4.8 De rechtbank zal de bijdrage voor [jongmeerderjarige] met terugwerkende kracht op voornoemde bedragen vaststellen. Nu de vrouw geen enkele bijdrage heeft geleverd in de kosten van verzorging en opvoeding danwel levensonderhoud en studie van [jongmeerderjarige], niet in de laatste maanden dat hij minderjarig was en niet in de periode daarna, ook niet toen de vader van [jongmeerderjarige] gedetineerd was, terwijl zij wel de kinderbijslag incasseerde, moet zij zich er redelijkerwijs van bewust zijn geweest dat [jongmeerderjarige] geen dan wel onvoldoende middelen van bestaan had.

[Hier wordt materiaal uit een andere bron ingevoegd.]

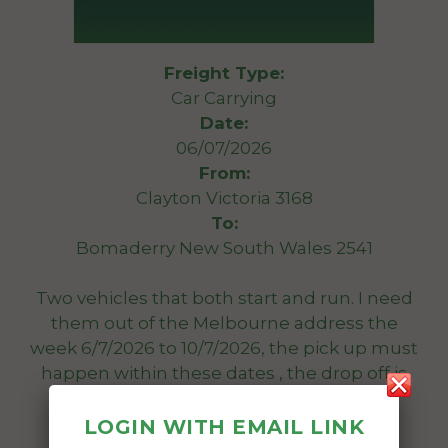
Freight Type:
Car Carrying
Date:
06/07/2026
From:
Clayton Victoria 3168
To:
Bomaderry New South Wales 2541
Two vehicles that both start and run. I need
them out of the Melbourne address the
week 6/7/2026 to 10/7/2026, the pick up must
happen within these dates , the drop off is
not as important time wise.
Nissan pulsar GTI-R $ Mitsubishi sigma
LOGIN WITH EMAIL LINK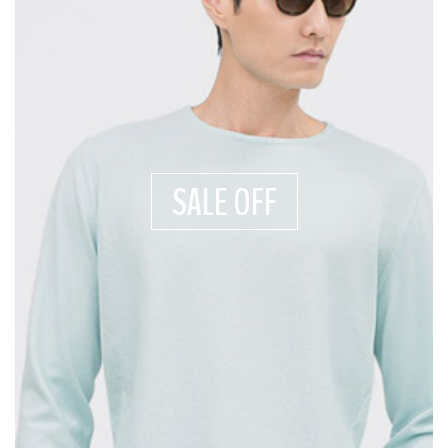
SALE OFF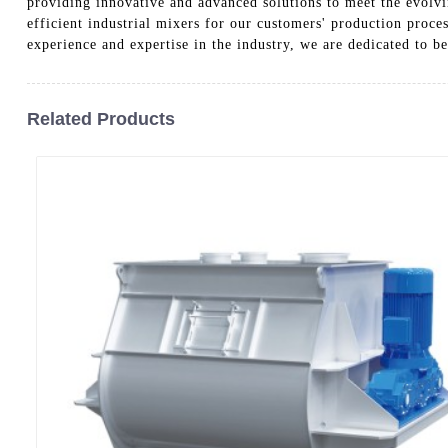
providing innovative and advanced solutions to meet the evolv
efficient industrial mixers for our customers' production proces
experience and expertise in the industry, we are dedicated to be
Related Products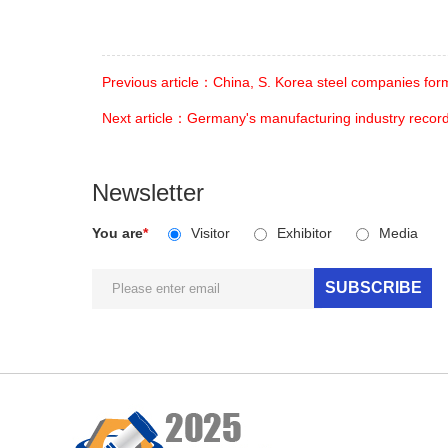
Previous article：China, S. Korea steel companies for
Next article：Germany's manufacturing industry record
Newsletter
You are
*
Visitor
Exhibitor
Media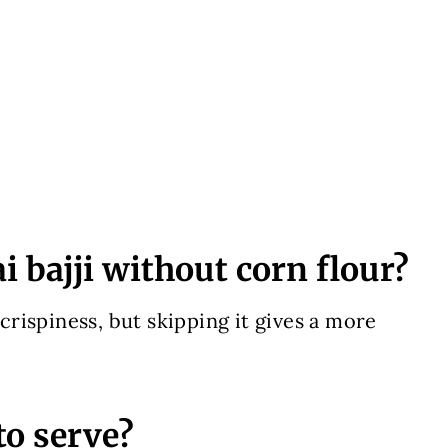
 bajji without corn flour?
 crispiness, but skipping it gives a more
to serve?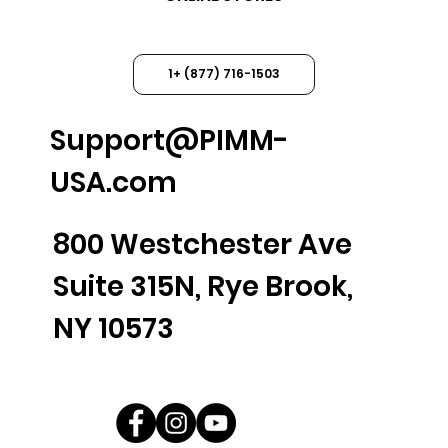
1+ (877) 716-1503
Support@PIMM-
USA.com
800 Westchester Ave
Suite 315N, Rye Brook,
NY 10573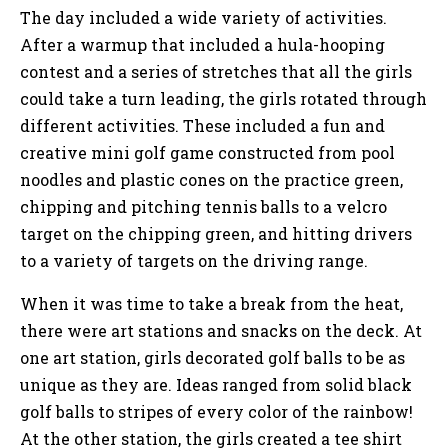
The day included a wide variety of activities.
After a warmup that included a hula-hooping
contest and a series of stretches that all the girls
could take a turn leading, the girls rotated through
different activities. These included a fun and
creative mini golf game constructed from pool
noodles and plastic cones on the practice green,
chipping and pitching tennis balls to a velcro
target on the chipping green, and hitting drivers
to a variety of targets on the driving range.
When it was time to take a break from the heat,
there were art stations and snacks on the deck. At
one art station, girls decorated golf balls to be as
unique as they are. Ideas ranged from solid black
golf balls to stripes of every color of the rainbow!
At the other station, the girls created a tee shirt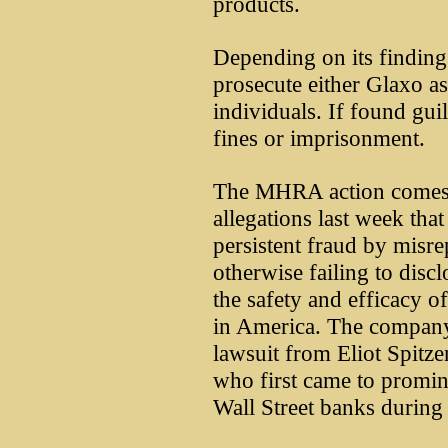
products.
Depending on its findin
prosecute either Glaxo a
individuals. If found guil
fines or imprisonment.
The MHRA action comes w
allegations last week tha
persistent fraud by misre
otherwise failing to disc
the safety and efficacy o
in America. The company 
lawsuit from Eliot Spitz
who first came to promin
Wall Street banks during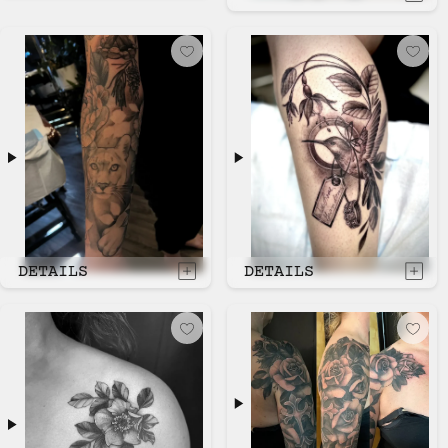
DETAILS
DETAILS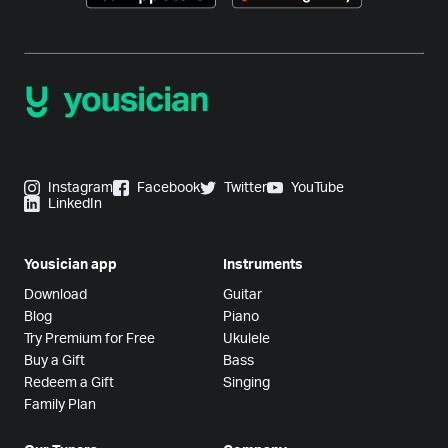
Instagram
Facebook
Twitter
YouTube
LinkedIn
Yousician app
Instruments
Download
Guitar
Blog
Piano
Try Premium for Free
Ukulele
Buy a Gift
Bass
Redeem a Gift
Singing
Family Plan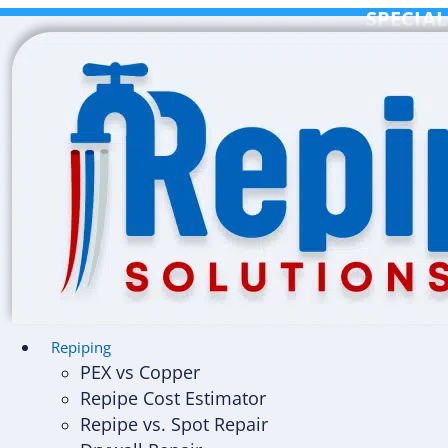
Skip
SPECIAL
to
content
Repiping
PEX vs Copper
Repipe Cost Estimator
Repipe vs. Spot Repair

In dit geval had zij, gezien haar wettelijke onderhoudsverplichting ten opzichte van [jongmeerderjarige], dan ook van meet af aan rekening kunnen houden met de mogelijkheid dat [jongmeerderjarige] haar op enig moment zou aanspreken uit hoofde van zijn recht op een bijdrage in zijn kosten.
4.9 Nu de door [jongmeerderjarige] met ingang van januari 2008 te ontvangen WAJONG-uitkering nagenoeg gelijk is aan het gemiddelde bedrag dat [jongmeerderjarige] aan maandelijkse inkomsten genoot, kan voor de periode vanaf 1 januari 2008 worden uitgegaan van hetzelfde bedrag van € 264 respectievelijk € 354 per maand.
4.10 Op grond van het bovenstaande, zal de rechtbank de door de vrouw te betalen bijdrage in de kosten van [jongmeerderjarige] vaststellen op € 264 per maand en indien en vanaf het moment dat de onderhoudsverplichting van de vader van [jongmeerderjarige] op nihil wordt gesteld, op € 354 per maand.
5 Beslissing
De rechtbank:
5.1 Bepaalt dat de vrouw aan [jongmeerderjarige] als bijdrage in de kosten van levensonderhoud en studie dient te voldoen € 264 per maand met ingang van 1 mei 2006, toekomstige termijnen telkens bij vooruitbetaling te voldoen.
Bepaalt dat indien de onderhoudsverplichting van de vader van [jongmeerderjarige] op nihil wordt gesteld de vrouw aan [jongmeerderjarige] als bijdrage in de kosten van levensonderhoud en studie dient te voldoen € 354 per maand met ingang van het moment van nihilstelling doch niet eerder dan 1 mei 2006, toekomstige termijnen telkens bij vooruitbetaling te voldoen.
5.2 Wijst er – ten overvloede – op dat de hiervoor vastgestelde bijdragen jaarlijks van rechtswege worden gewijzigd met het wettelijk vast te stellen indexeringspercentage.
5.3 Verklaart deze beschikking uitvoerbaar bij voorraad.
5.4 Wijst af het meer of anders verzochte.
Deze beschikking is gegeven door mr. A. Roelvink-Verhoeff, rechter, en in het openbaar uitgesproken in aanwezigheid van mr. H. van Kamperdijk, griffier, op 1 april 2008.